So you are wondering how to work with Torch? This is a little tutorial that should help get you started.
By the end of this tutorial, you should have managed to install torch on your machine, and have a good understanding of how to manipulate vectors, matrices and tensors and how to build and train a basic neural network. For anything else, you should know how to access the html help and read about how to do it.
Torch5 provides a Matlab-like environment for state-of-the-art machine learning algorithms. It is easy to use and provides a very efficient implementation, thanks to a easy and fast scripting language (Lua) and a underlying C++ implementation. You can read more about Lua here.
First before you can do anything, you need to install Torch on your machine. That is not described in detail here, but is instead described in the installation help.

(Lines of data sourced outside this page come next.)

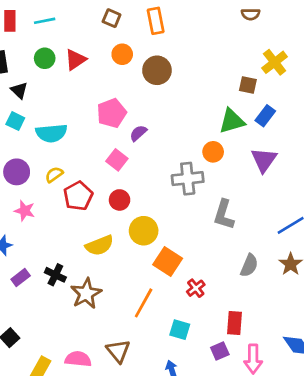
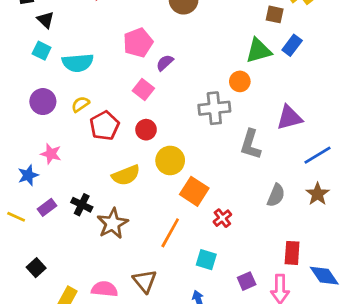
purple triangle: (264, 160) -> (289, 118), moved, turned 40
pink star: (25, 211) -> (51, 154), moved
red rectangle: (234, 323) -> (292, 253), moved

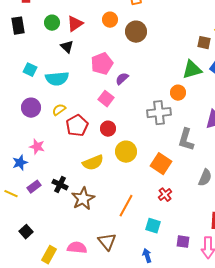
black triangle: (46, 20) -> (67, 47), moved
orange square: (194, 191) -> (161, 164), moved
purple square: (247, 281) -> (183, 242), turned 32

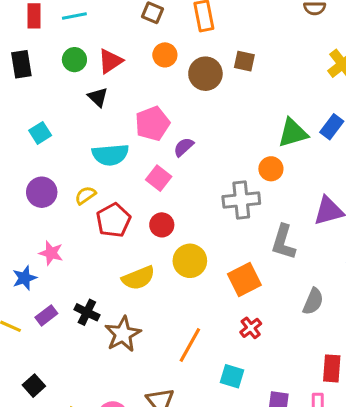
brown square: (204, 43) -> (244, 61), moved
cyan square: (30, 70) -> (40, 133), turned 32
cyan semicircle: (57, 79) -> (110, 155), moved
orange square: (161, 164) -> (244, 280), turned 30

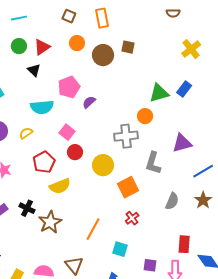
pink square: (159, 178) -> (67, 132), moved
red pentagon: (113, 220) -> (44, 162), moved
yellow circle: (190, 261) -> (103, 165), moved

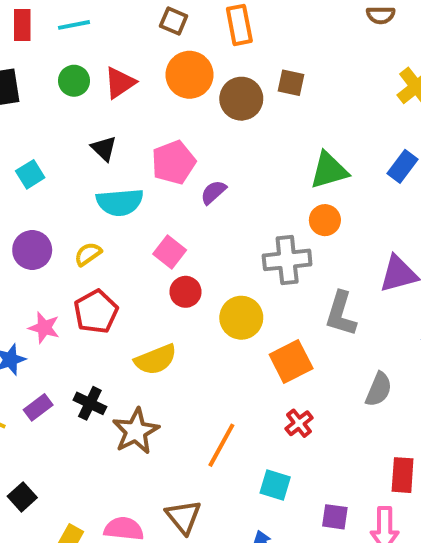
orange circle: (77, 43) -> (189, 75), size x1.5
black triangle: (34, 70) -> (104, 148), moved
green triangle: (159, 93) -> (329, 170), moved
red pentagon: (44, 162) -> (96, 312), moved

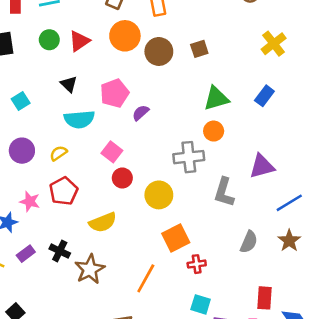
brown square: (291, 83) -> (199, 49), moved, turned -30
orange square: (291, 362) -> (176, 238), moved
red cross: (299, 423) -> (197, 264), turned 30
cyan square: (275, 485) -> (201, 304), moved

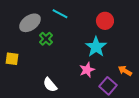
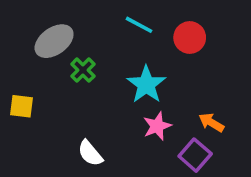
cyan line: (60, 14) -> (139, 25), moved
cyan star: (96, 47) -> (146, 85), moved
orange arrow: (125, 71) -> (211, 122), moved

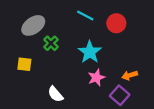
yellow square: (21, 106) -> (24, 64), moved
orange arrow: (211, 122) -> (130, 75), turned -48

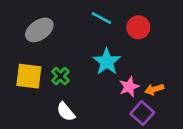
green cross: (51, 43) -> (60, 76), moved
yellow square: (24, 64) -> (29, 76), size x1.5
pink star: (96, 78) -> (129, 87), moved

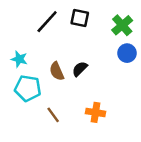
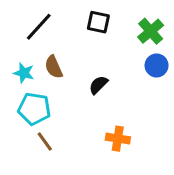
black line: (47, 22) -> (39, 27), moved
brown semicircle: (57, 71) -> (54, 67), moved
brown line: (53, 115) -> (45, 142), moved

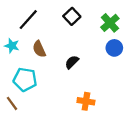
black square: (98, 22) -> (72, 16), turned 35
cyan star: (24, 73) -> (12, 46), moved
brown line: (45, 142) -> (12, 103), moved

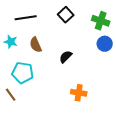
black line: (28, 20) -> (26, 18), turned 40
green cross: (110, 23) -> (101, 21), turned -30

If you have got this far, hopefully your Torch installation works. A simple way to make sure it does is to start Lua from the shell command line, and then try to start Torch:
$ lua Lua 5.1.3 Copyright (C) 1994-2008 Lua.org, PUC-Rio > require "torch" > x = torch.Tensor() > print(x) [torch.Tensor with no dimension] >You might have to specify the exact path of the
lua
executable, if you have several Lua installed
on your system, or if you installed Torch in a non-standard path.
The first command require "torch"
imports the basic classes of Torch into
Lua, and after that they can be used.
Instead of writing this on the command line in Lua you can also ask Lua on bootup to require this package from the shell:
$ lua -ltorch Lua 5.1.3 Copyright (C) 1994-2008 Lua.org, PUC-Rio > x = torch.Tensor(); print(x) [torch.Tensor with no dimension]If you use Lua and Torch together all the time you might want to alias Lua to do that directly. Whichever way you chose, in future examples I will assume that you have started Lua and required Torch.
In this example, we checked Torch was working by creating an empty Tensor and printing it on the screen. The Tensor is the main tool in Torch, and is used to represent vector, matrices or higher-dimensional objects (tensors).
require "torch"
only installs the basic parts of torch (including Tensors).
The list of all the basic Torch objects installed are described
here.
However, there are several
other external Torch packages that you might want to use,
for example the lab
package.
This package
provides Matlab-like functions for linear algebra.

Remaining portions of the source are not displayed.